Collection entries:
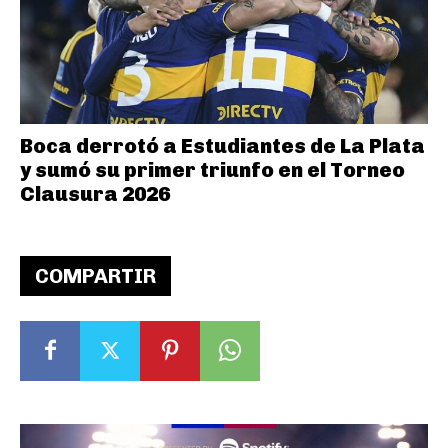
Boca derrotó a Estudiantes de La Plata
y sumó su primer triunfo en el Torneo
Clausura 2026
COMPARTIR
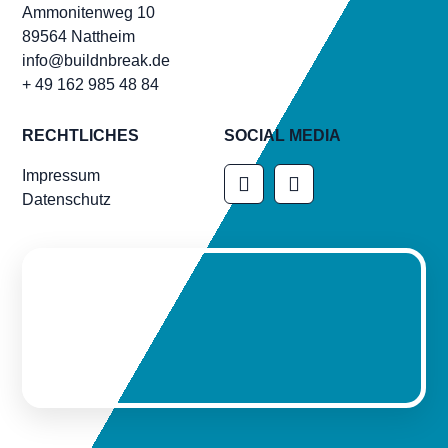
Ammonitenweg 10
89564 Nattheim
info@buildnbreak.de
+ 49 162 985 48 84
RECHTLICHES
SOCIAL MEDIA
Impressum
Datenschutz
KONTAKT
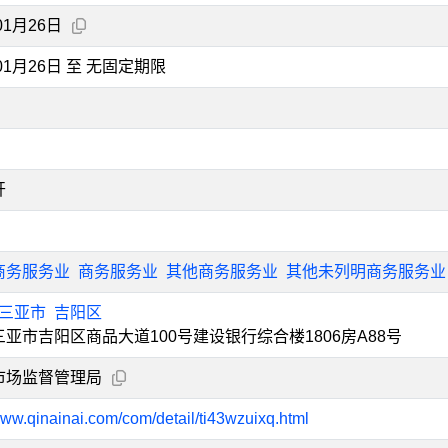
01月26日
年01月26日 至 无固定期限
开
商务服务业
商务服务业
其他商务服务业
其他未列明商务服务业
三亚市
吉阳区
亚市吉阳区商品大道100号建设银行综合楼1806房A88号
市场监督管理局
www.qinainai.com/com/detail/ti43wzuixq.html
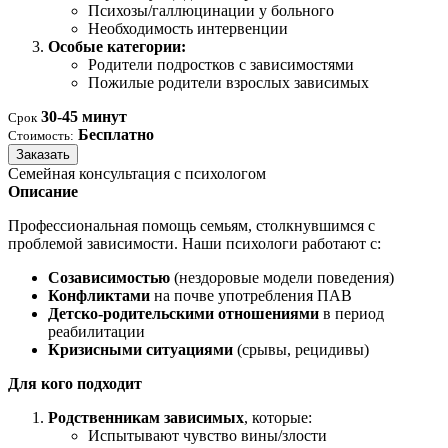
Психозы/галлюцинации у больного
Необходимость интервенции
Особые категории:
Родители подростков с зависимостями
Пожилые родители взрослых зависимых
30-45 минут
Срок
Бесплатно
Стоимость:
Заказать
Семейная консультация с психологом
Описание
Профессиональная помощь семьям, столкнувшимся с
проблемой зависимости. Наши психологи работают с:
Созависимостью
(нездоровые модели поведения)
Конфликтами
на почве употребления ПАВ
Детско-родительскими отношениями
в период
реабилитации
Кризисными ситуациями
(срывы, рецидивы)
Для кого подходит
Родственникам зависимых
, которые:
Испытывают чувство вины/злости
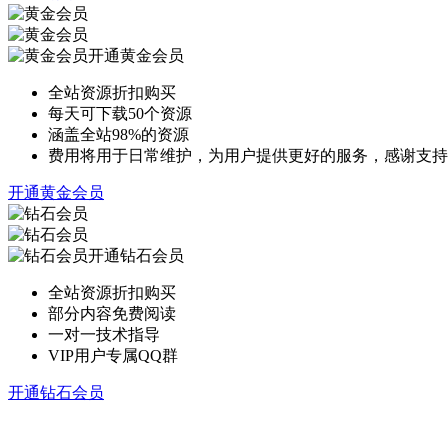
开通黄金会员
全站资源折扣购买
每天可下载50个资源
涵盖全站98%的资源
费用将用于日常维护，为用户提供更好的服务，感谢支持
开通黄金会员
开通钻石会员
全站资源折扣购买
部分内容免费阅读
一对一技术指导
VIP用户专属QQ群
开通钻石会员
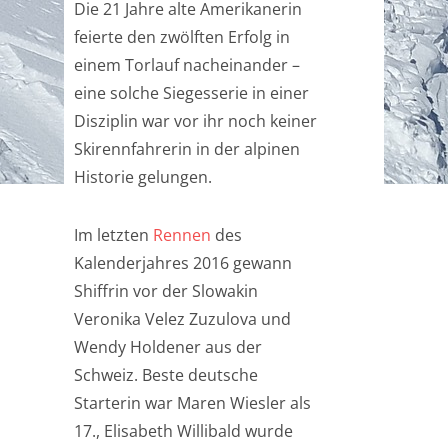
Die 21 Jahre alte Amerikanerin
feierte den zwölften Erfolg in
einem Torlauf nacheinander –
eine solche Siegesserie in einer
Disziplin war vor ihr noch keiner
Skirennfahrerin in der alpinen
Historie gelungen.
Im letzten
Rennen
des
Kalenderjahres 2016 gewann
Shiffrin vor der Slowakin
Veronika Velez Zuzulova und
Wendy Holdener aus der
Schweiz. Beste deutsche
Starterin war Maren Wiesler als
17., Elisabeth Willibald wurde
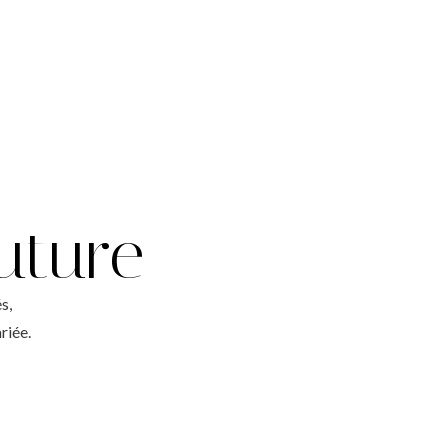
uture
s,
riée.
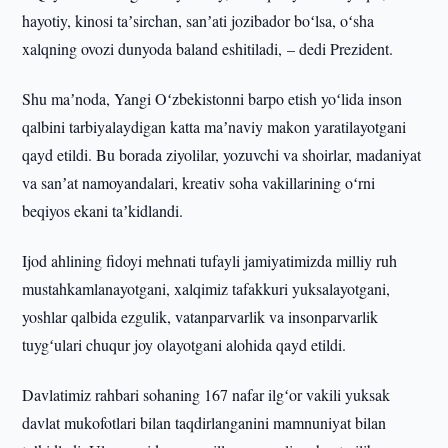
hayotiy, kinosi taʼsirchan, sanʼati jozibador boʻlsa, oʻsha
xalqning ovozi dunyoda baland eshitiladi, – dedi Prezident.
Shu maʼnoda, Yangi Oʻzbekistonni barpo etish yoʻlida inson
qalbini tarbiyalaydigan katta maʼnaviy makon yaratilayotgani
qayd etildi. Bu borada ziyolilar, yozuvchi va shoirlar, madaniyat
va sanʼat namoyandalari, kreativ soha vakillarining oʻrni
beqiyos ekani taʼkidlandi.
Ijod ahlining fidoyi mehnati tufayli jamiyatimizda milliy ruh
mustahkamlanayotgani, xalqimiz tafakkuri yuksalayotgani,
yoshlar qalbida ezgulik, vatanparvarlik va insonparvarlik
tuygʻulari chuqur joy olayotgani alohida qayd etildi.
Davlatimiz rahbari sohaning 167 nafar ilgʻor vakili yuksak
davlat mukofotlari bilan taqdirlanganini mamnuniyat bilan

> [Work to be completed]:
The records above must be printed exactly, but the pictures they hold should be omitted.

> [Response box]:
Boca derrotó a Estudiantes de La Plata
y sumó su primer triunfo en el Torneo
Clausura 2026
COMPARTIR
Ammonitenweg 10
89564 Nattheim
info@buildnbreak.de
+ 49 162 985 48 84
RECHTLICHES
SOCIAL MEDIA
Impressum
Datenschutz
KONTAKT
01月26日
年01月26日 至 无固定期限
开
商务服务业
商务服务业
其他商务服务业
其他未列明商务服务业
三亚市
吉阳区
亚市吉阳区商品大道100号建设银行综合楼1806房A88号
市场监督管理局
www.qinainai.com/com/detail/ti43wzuixq.html
Психозы/галлюцинации у больного
Необходимость интервенции
Особые категории:
Родители подростков с зависимостями
Пожилые родители взрослых зависимых
30-45 минут
Срок
Бесплатно
Стоимость:
Заказать
Семейная консультация с психологом
Описание
Профессиональная помощь семьям, столкнувшимся с
проблемой зависимости. Наши психологи работают с:
Созависимостью
(нездоровые модели поведения)
Конфликтами
на почве употребления ПАВ
Детско-родительскими отношениями
в период
реабилитации
Кризисными ситуациями
(срывы, рецидивы)
Для кого подходит
Родственникам зависимых
, которые:
Испытывают чувство вины/злости
开通黄金会员
全站资源折扣购买
每天可下载50个资源
涵盖全站98%的资源
费用将用于日常维护，为用户提供更好的服务，感谢支持
开通黄金会员
开通钻石会员
全站资源折扣购买
部分内容免费阅读
一对一技术指导
VIP用户专属QQ群
开通钻石会员
Die 21 Jahre alte Amerikanerin
feierte den zwölften Erfolg in
einem Torlauf nacheinander –
eine solche Siegesserie in einer
Disziplin war vor ihr noch keiner
Skirennfahrerin in der alpinen
Historie gelungen.
Im letzten
Rennen
des
Kalenderjahres 2016 gewann
Shiffrin vor der Slowakin
Veronika Velez Zuzulova und
Wendy Holdener aus der
Schweiz. Beste deutsche
Starterin war Maren Wiesler als
17., Elisabeth Willibald wurde
uture
s,
riée.
hayotiy, kinosi taʼsirchan, sanʼati jozibador boʻlsa, oʻsha
xalqning ovozi dunyoda baland eshitiladi, – dedi Prezident.
Shu maʼnoda, Yangi Oʻzbekistonni barpo etish yoʻlida inson
qalbini tarbiyalaydigan katta maʼnaviy makon yaratilayotgani
qayd etildi. Bu borada ziyolilar, yozuvchi va shoirlar, madaniyat
va sanʼat namoyandalari, kreativ soha vakillarining oʻrni
beqiyos ekani taʼkidlandi.
Ijod ahlining fidoyi mehnati tufayli jamiyatimizda milliy ruh
mustahkamlanayotgani, xalqimiz tafakkuri yuksalayotgani,
yoshlar qalbida ezgulik, vatanparvarlik va insonparvarlik
tuygʻulari chuqur joy olayotgani alohida qayd etildi.
Davlatimiz rahbari sohaning 167 nafar ilgʻor vakili yuksak
davlat mukofotlari bilan taqdirlanganini mamnuniyat bilan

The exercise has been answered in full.